Une enfant de la tribu de Dana, les dieux de la terre d’Érin, a vu le jour dans le royaume des hommes. Mi-déesse, mi-mortelle, Avana est la clé pour ouvrir la porte des Ténèbres et sera traquée pour son sang par le Grand Seigneur Zha’hor. 

À l’adolescence, ignorant le secret de sa naissance et attristée que l’on refuse de lui transmettre l’enseignement des druides, elle fugue jusqu’en Scottie.

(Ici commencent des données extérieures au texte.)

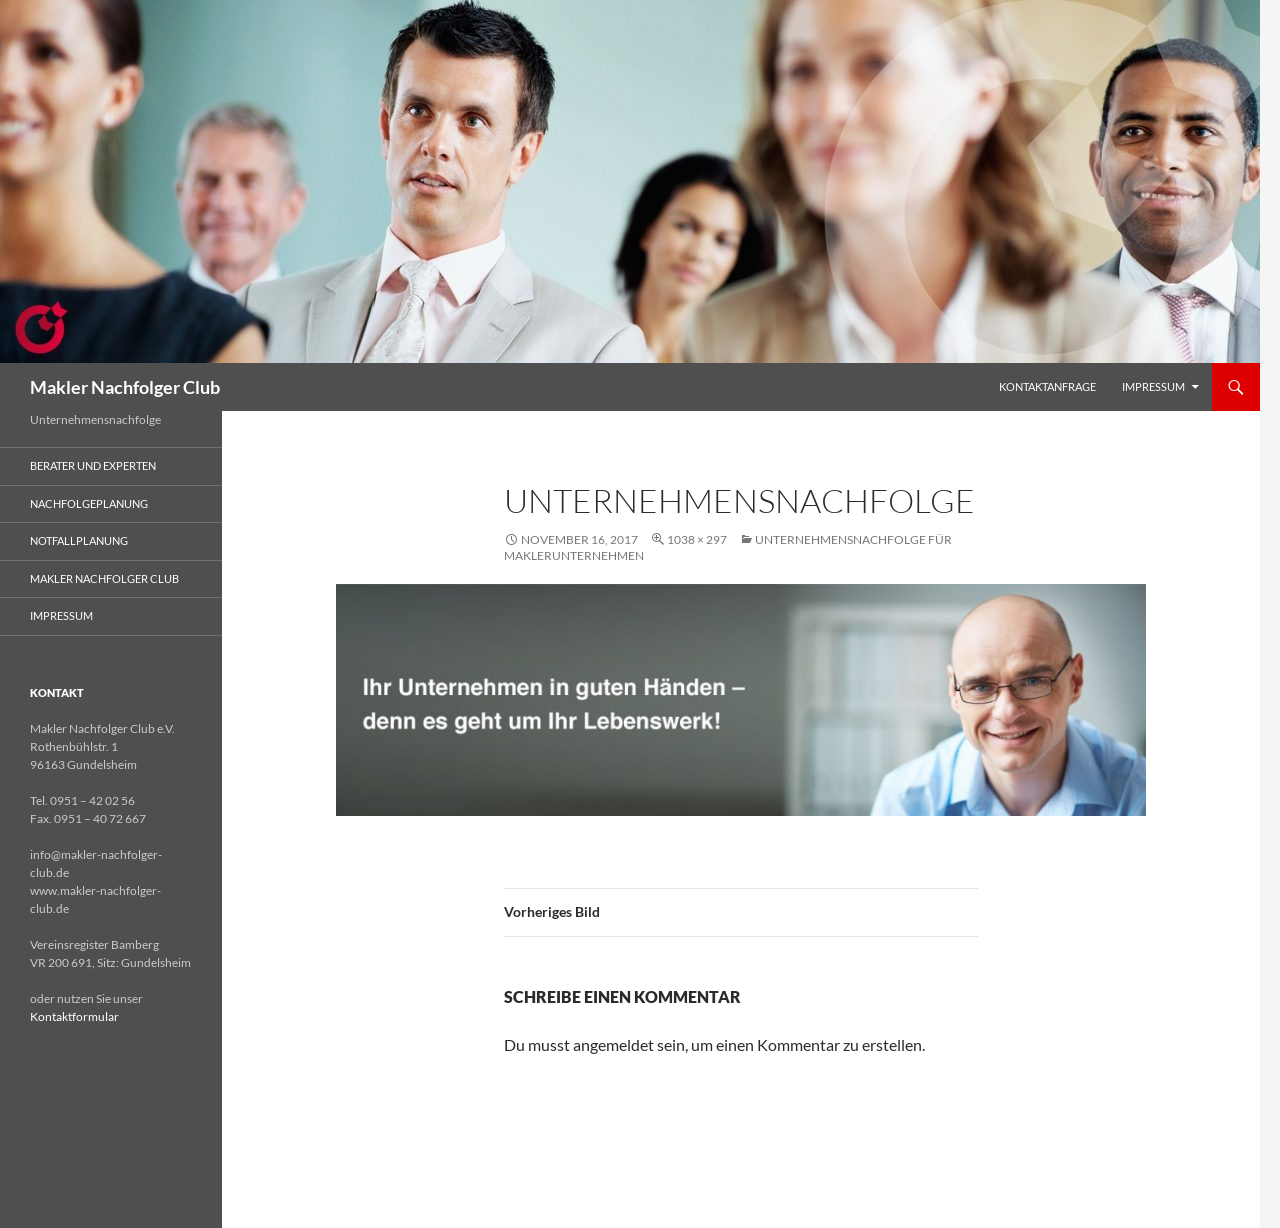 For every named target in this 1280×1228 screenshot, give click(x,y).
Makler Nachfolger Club (125, 387)
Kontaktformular (74, 1016)
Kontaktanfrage (1047, 386)
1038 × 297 (697, 539)
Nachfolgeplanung (89, 503)
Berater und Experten (93, 465)
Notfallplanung (79, 540)
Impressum (1153, 386) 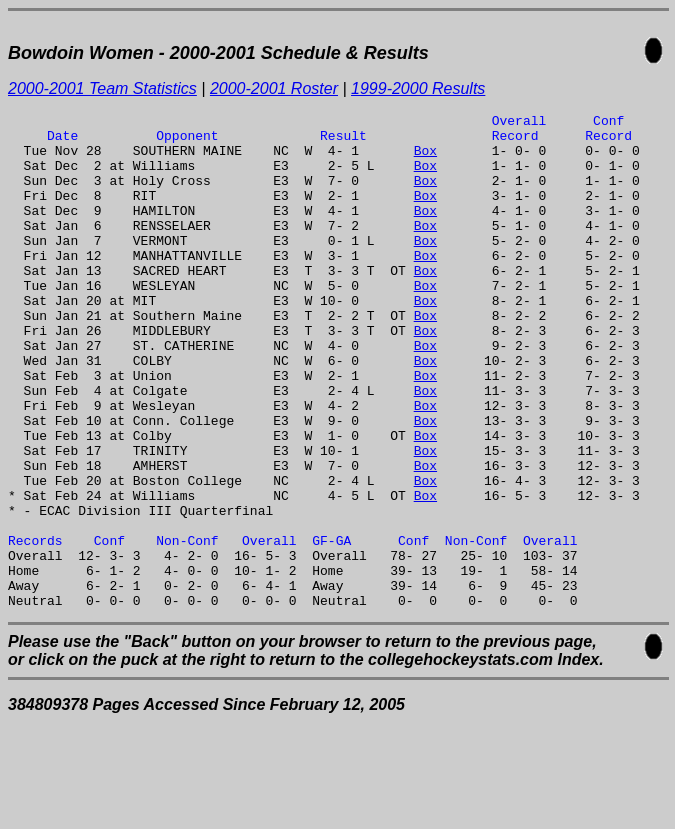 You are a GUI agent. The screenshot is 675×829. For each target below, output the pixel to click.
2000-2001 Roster (274, 88)
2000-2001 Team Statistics (102, 88)
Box (425, 159)
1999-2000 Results (418, 88) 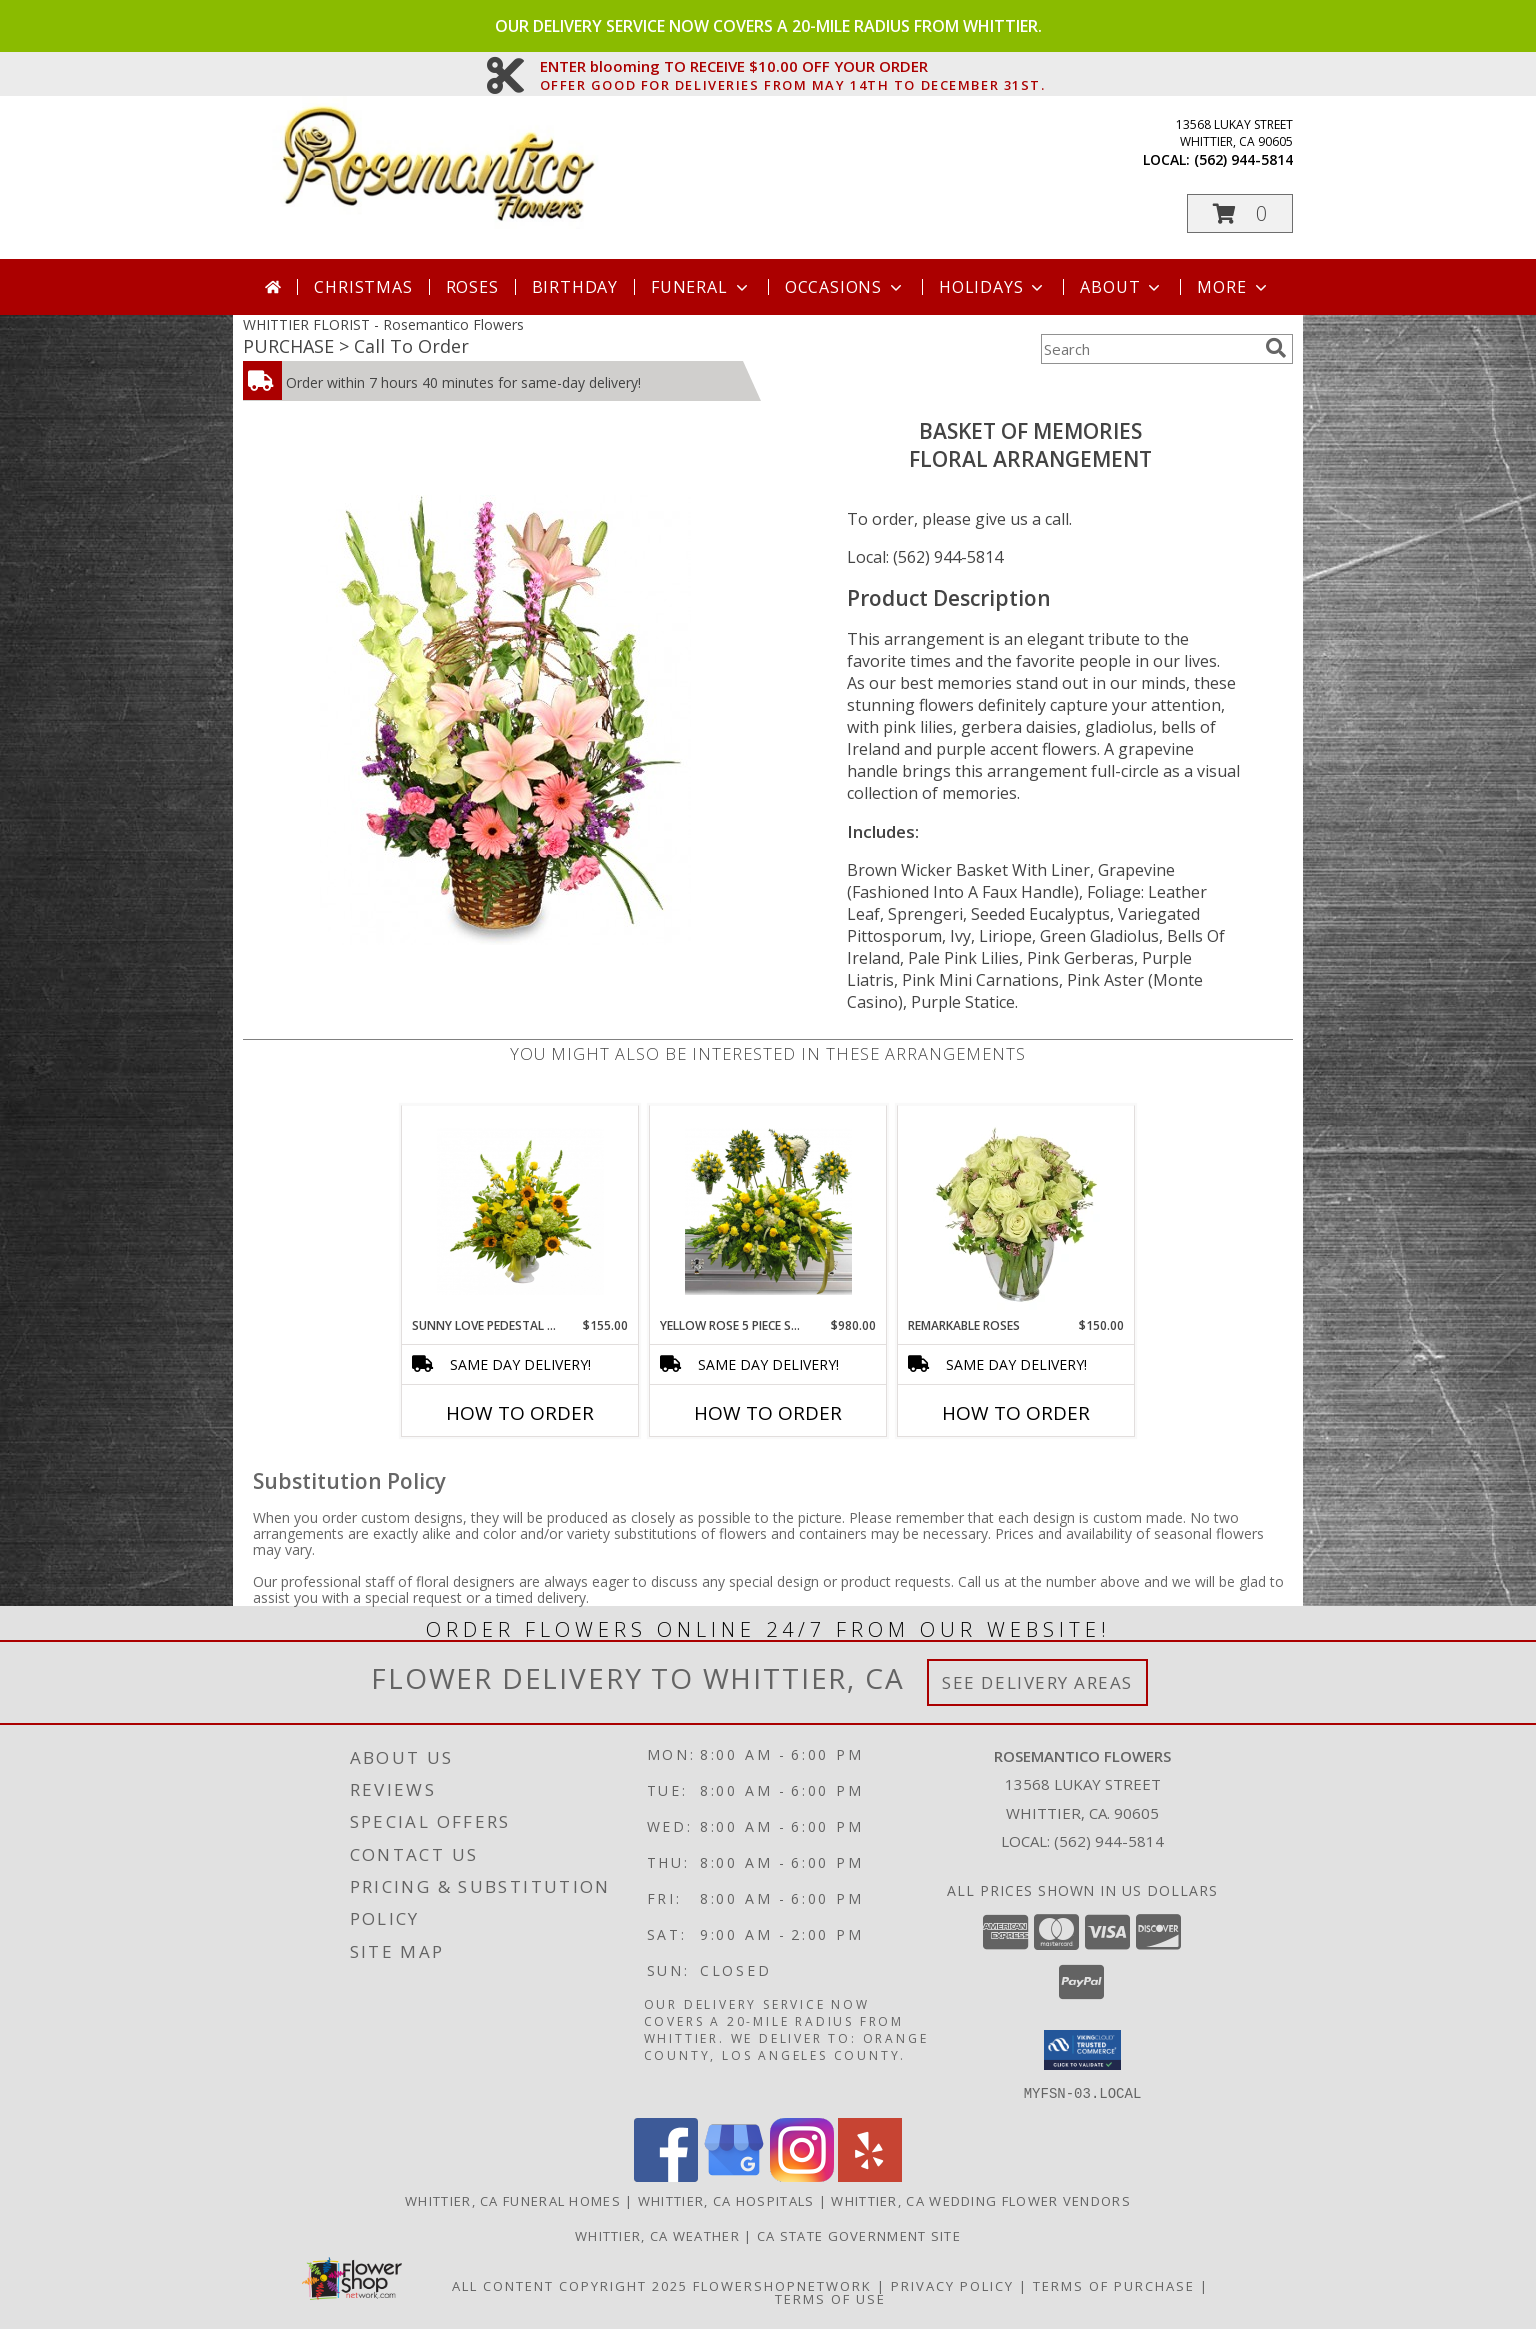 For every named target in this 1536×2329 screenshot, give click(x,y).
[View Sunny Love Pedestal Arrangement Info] (520, 1211)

Le destin mettra sur sa route une femme initiatrice prête à lui transmettre les secrets de la Foi Antique. C’est dans une forteresse emplie de jeunes garçons fougueux que l’on entraîne à devenir des guerriers que la jeune Ulate rencontrera Valmir, le Connaughta, ennemi de son peuple, mais qui fera battre son cœur…

Fille du dieu-Lumière Lug mais aussi de la maléfique Ess Enchenn, Avana sera confrontée à son Ombre. Rejetée par son peuple pour avoir tenté de délivrer sa mère, l’enfant-Lumière saura-t-elle résister à l’appel des Ténèbres ?

Pendant ce temps, le druide Emroth, le cœur brisé par le départ de celle qu’il aime, se retire sur l’île de Man pour apprendre les secrets de la magie élémentale. 

En compagnie des Mages, il s’engagera corps et âme dans la quête des 4 éléments, qui, réunis en un disque, sont le seul espoir pour les habitants de la terre d’Érin de survivre à l’invasion des Ténèbres.

Laissez-vous transporter dans cette saga celtique emplie de magie, qui prend la forme d’un roman initiatique où les personnages doivent maîtriser leur Ombre et trouver en eux la Lumière.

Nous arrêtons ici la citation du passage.